Portal Brasileiro de Cinema  ... E O VENTO LEVOU

... E O VENTO LEVOU (GONE WITH THE WIND)

Victor Fleming
ESTADOS UNIDOS, 1939, COR, 35 MM., 235 MIN.

 
 

A obra máxima de David O. Selznick é um elogio ao indivíduo norte-americano, aqui travestido em indumentária feminina. Mais propriamente a seu apego a certos valores de origem (a propriedade...), sua determinação em realizar o projeto civilizatório em curso (o capitalismo é um valor em si e não tem moral...), e seu estoicismo diante das pressões da história e do destino (não enlouquecer...), tudo isso formatado com as regras de um gênero endereçado a explicar as "mudanças" e acalmar as massas pobres e ignaras, dentro de uma "América" em depressão: o melodrama.

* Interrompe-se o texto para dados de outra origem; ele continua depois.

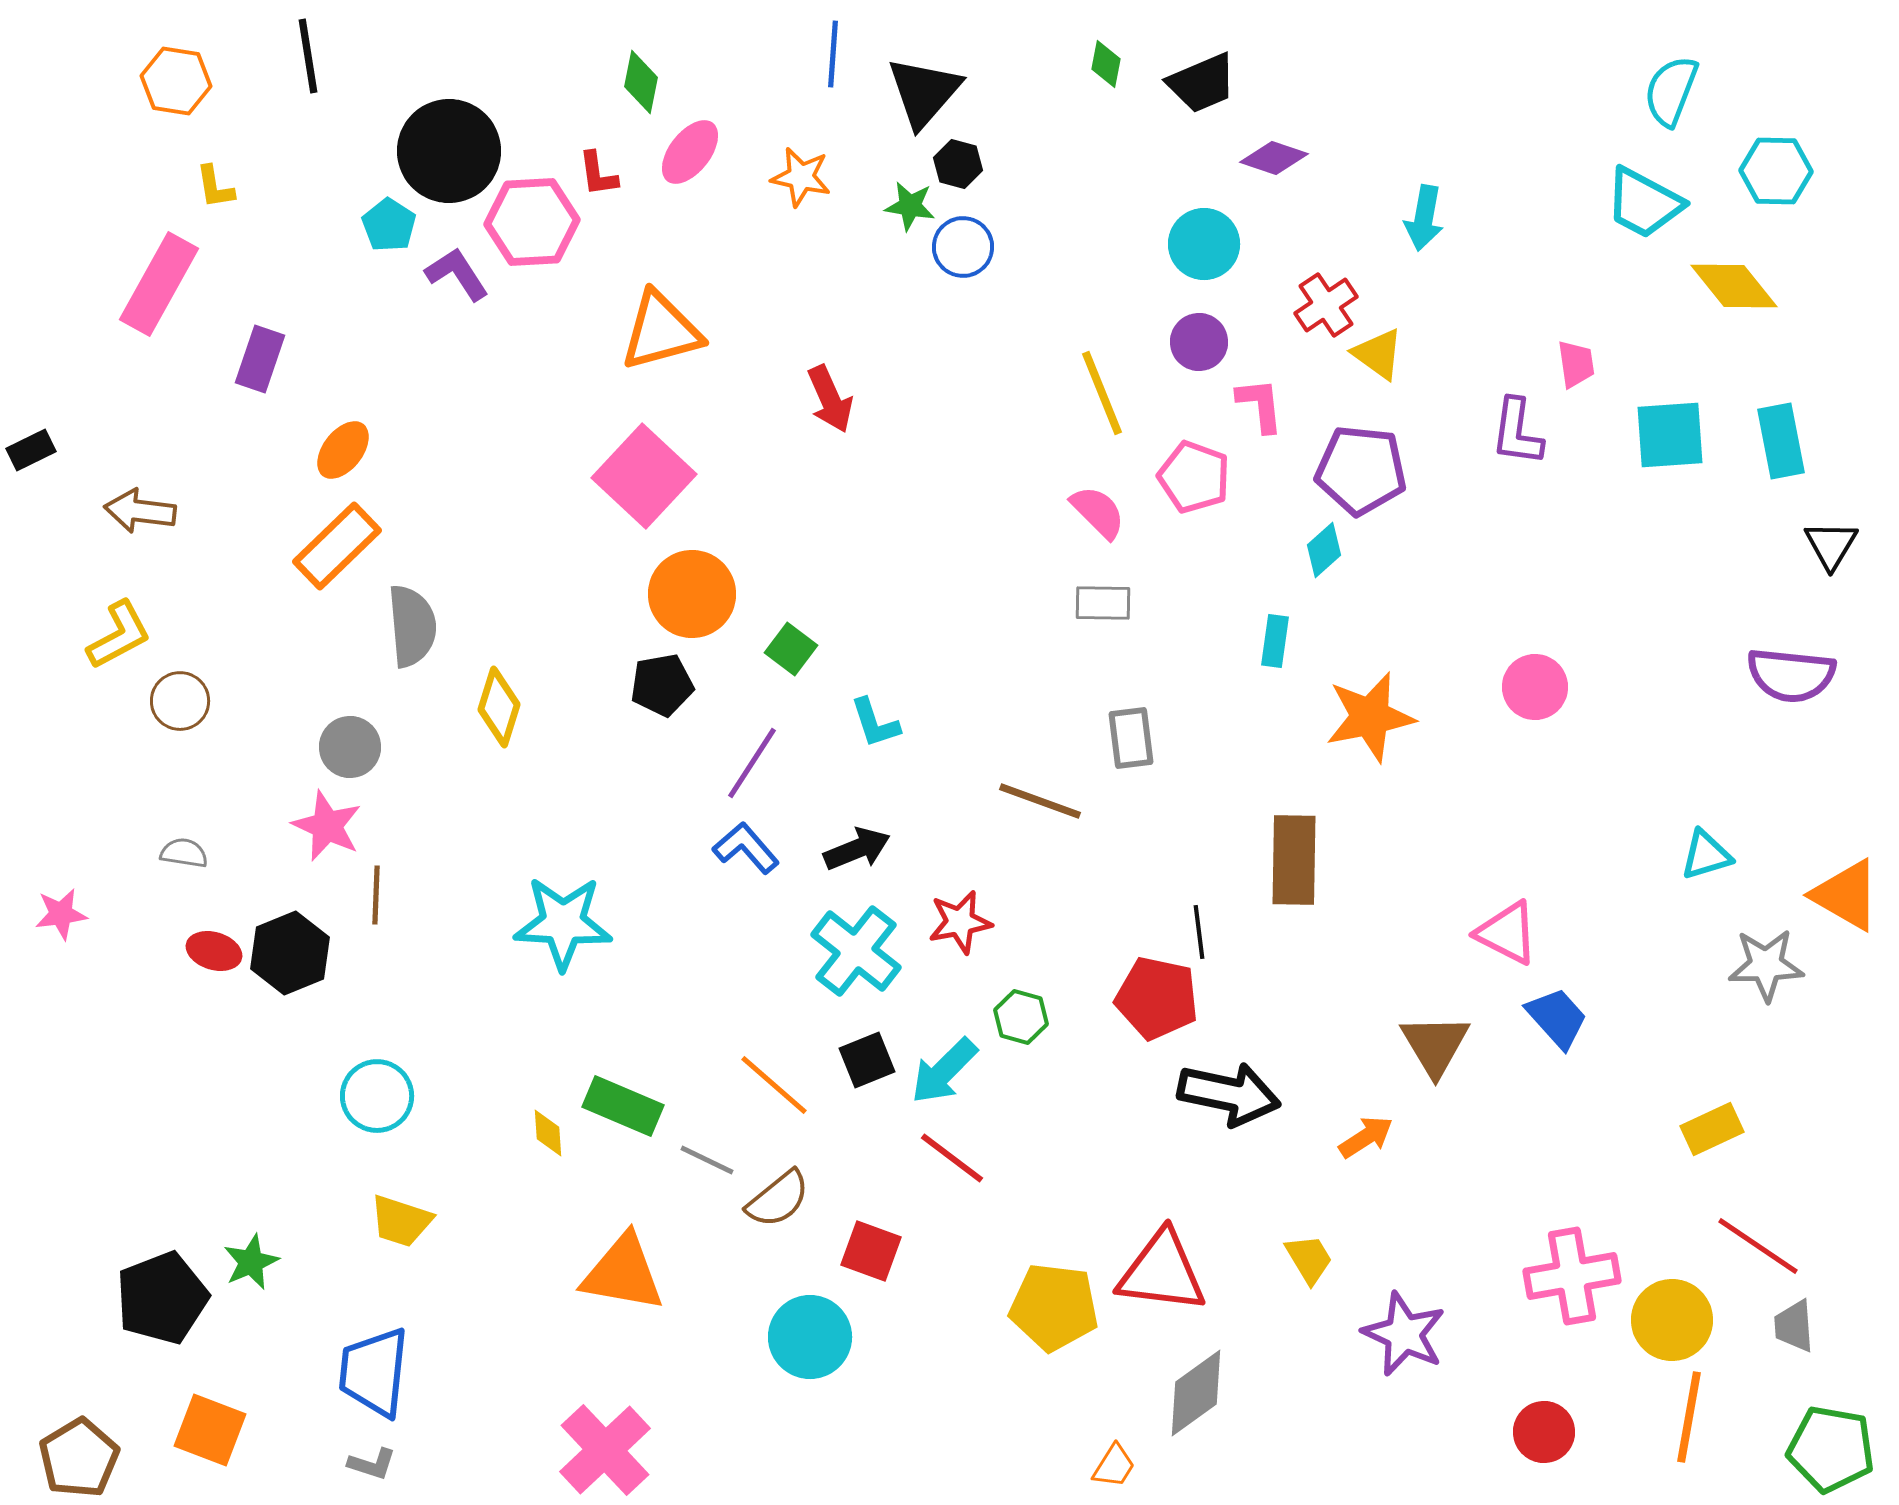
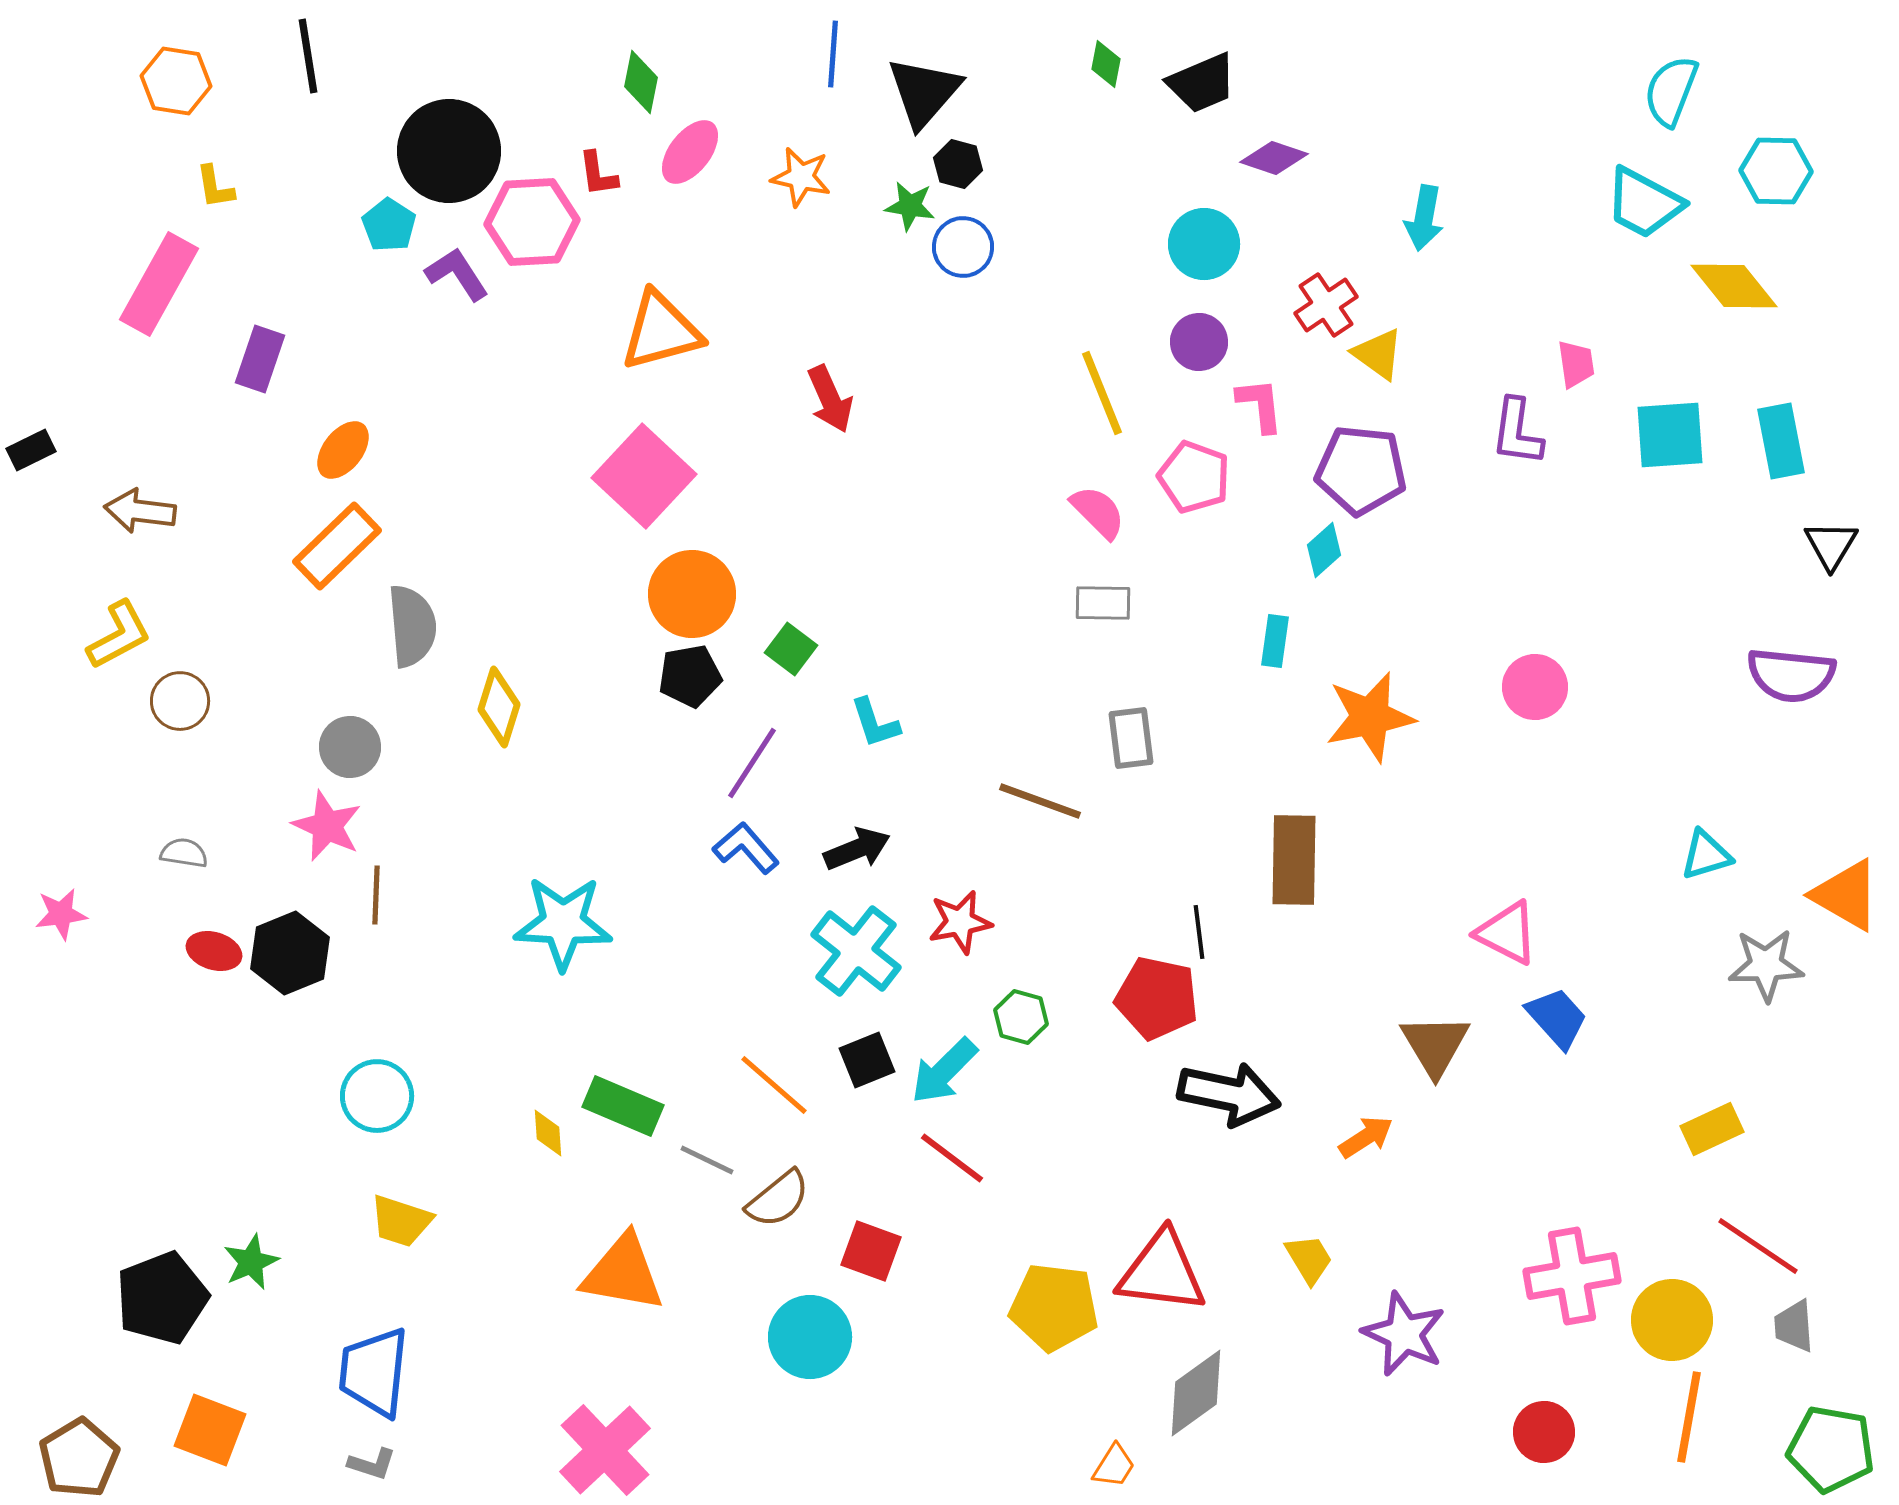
black pentagon at (662, 685): moved 28 px right, 9 px up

Quando estreou por aqui, em 1940, não fez tanto sucesso nem sensibilizou particularmente a crítica, que valorizou devidamente, isso sim, Cidadão Kane, exibido pouco depois. Ninguém atentou para o fato de que era um melodrama diferente, mais explícito em sua carga sexual e portanto mais explosivo em seu poder desestruturante do núcleo familiar, em que pese certos contrapontos internos da trama, mantenedores de uma ordem e seus valores. Ninguém a não ser uns poucos que, como Nelson, viram algumas vísceras brotarem do interior da obra, sem que a "censura" — o código Breen —, os puritanos de plantão ou a Igreja se incomodassem publicamente com isso.

Nelson, já com uma trajetória pessoal de fazer inveja a qualquer melodrama, deve ter se encantado com o acabamento técnico do filme, por suas inovações estéticas no campo da cenografia, efeitos visuais, fotografia a cores e movimentação de câmera. Particularmente, a exagerada saturação do technicolor versão tri-pack deve ter encantado o futuro dramaturgo, pelo que emprestava de intensidade à representação das paixões.

Simbolismos à parte, havia outros aspectos mais diretos na obra. Refiro-me ao caráter explícito de certas cenas, como a cara de satisfação de Scarlett por ter sido possuída a força pelo marido Rhett, com quem não transava há tempos; a ambigüidade de Rhett Butler, sempre sério diante do devir histórico e cínico ou irônico diante de Scarlett; e a sucessão de aberrações familiares promovida pela fútil e interesseira Scarlett, digna de um Nelson Rodrigues amansado ou em início de carreira.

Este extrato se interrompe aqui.